Curtin University researchers have shown natural radioactivity within DNA can alter chemical compounds, providing a new pathway for genetic mutation.

The research, recently published in Biochimica et Biophysica Acta-General Subjects, for the first time looked at natural radioactivity within human DNA on the atomic-scale.

While radioactivity occurs naturally in our bodies as well as in every living organism across the planet, it was never before thought to affect our DNA in such a direct way.

Using high-performance computers, the research team from Curtin and Los Alamos National Laboratory were able to show radioactivity could alter molecular structures which encode genetic information, creating new molecules that do not belong to the four-letter alphabet of DNA.

Professor Nigel Marks from Curtin's Discipline of Physics and Astronomy and Curtin's Nanochemistry Research Institute said the new molecules may well generate mutations by confusing the replication mechanisms in DNA.

"This work takes an entirely new direction on research into natural radioactivity in biology and raises important questions about genetic mutation," Professor Marks said.

"We have discovered a subtle process that could easily be overlooked by the standard cell repair mechanisms in the body, potentially creating a new pathway for mutations to occur."

Professor Marks said the work was both exciting and unexpected, emerging as a spin-off from an Australian Research Council funded project on nuclear waste.

"As part of the project between Curtin and Los Alamos we developed a suite of computational tools to examine deliberate radioactivity in crystalline solids, only to later realise that the same methods could be applied to natural radioactivity in molecules," he said.

"This direction was an unplanned outcome of our research program – just the way blue skies research should be."

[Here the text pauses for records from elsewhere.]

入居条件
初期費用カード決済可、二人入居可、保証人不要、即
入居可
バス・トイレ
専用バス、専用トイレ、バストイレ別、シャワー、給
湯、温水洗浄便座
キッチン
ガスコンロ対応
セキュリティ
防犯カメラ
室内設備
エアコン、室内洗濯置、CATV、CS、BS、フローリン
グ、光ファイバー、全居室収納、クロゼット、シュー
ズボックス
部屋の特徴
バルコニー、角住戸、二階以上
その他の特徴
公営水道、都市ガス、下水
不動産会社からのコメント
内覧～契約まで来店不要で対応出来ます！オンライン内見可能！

The natural radioactivity in focus involved the decay of carbon atoms, Carbon-14, turning into nitrogen atoms, Nitrogen-14.

Professor Marks said this was one of the most abundant forms of radioactive decay occurring in biological systems. Over a human lifetime, around 50 billion Carbon-14 decays occur within our DNA.

"While it is still not obvious how DNA replication is affected by the presence of chemical compounds that are different to the four-letter alphabet of DNA, it is quite remarkable to consider that Carbon-14 could be a source of genetic mutation that would be impossible to avoid due to the universal presence of radiocarbon in the environment," Professor Marks said.